__AIM OF THE TASK__.
Look through the lines below, find those with the word "your", and copy them.

#### LISTED RECORDS

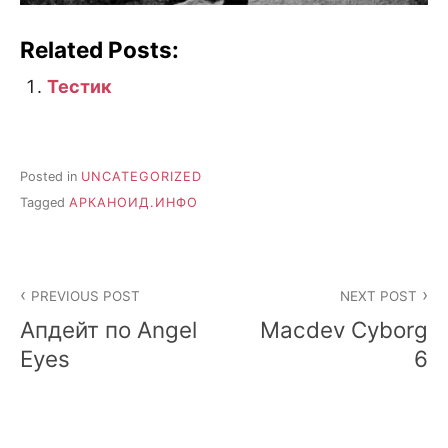
Related Posts:
Тестик
Posted in
UNCATEGORIZED
Tagged
АРКАНОИД.ИНФО
Post
PREVIOUS POST
NEXT POST
navigation
Апдейт по Angel
Macdev Cyborg
Eyes
6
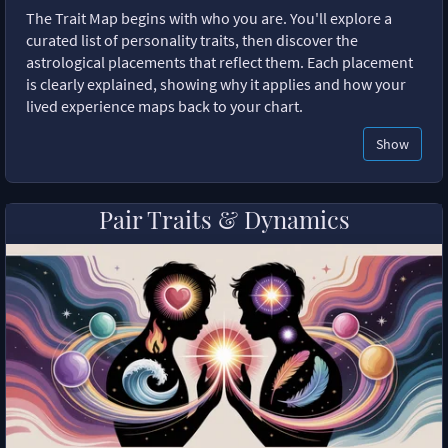
The Trait Map begins with who you are. You'll explore a
curated list of personality traits, then discover the
astrological placements that reflect them. Each placement
is clearly explained, showing why it applies and how your
lived experience maps back to your chart.
Show
Pair Traits & Dynamics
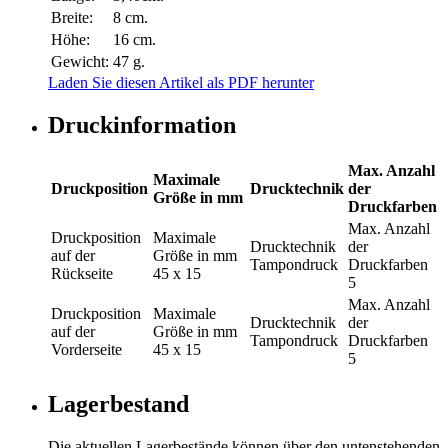
Breite:
8 cm.
Höhe:
16 cm.
Gewicht:
47 g.
Laden Sie diesen Artikel als PDF herunter
Druckinformation
Max. Anzahl
Maximale
Druckposition
Drucktechnik
der
Größe in mm
Druckfarben
Max. Anzahl
Druckposition
Maximale
Drucktechnik
der
auf der
Größe in mm
Tampondruck
Druckfarben
Rückseite
45 x 15
5
Max. Anzahl
Druckposition
Maximale
Drucktechnik
der
auf der
Größe in mm
Tampondruck
Druckfarben
Vorderseite
45 x 15
5
Lagerbestand
Die aktuellen Lagerbestände können über den untenstehenden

########

__EXPECTED ANSWER__.
is clearly explained, showing why it applies and how your
lived experience maps back to your chart.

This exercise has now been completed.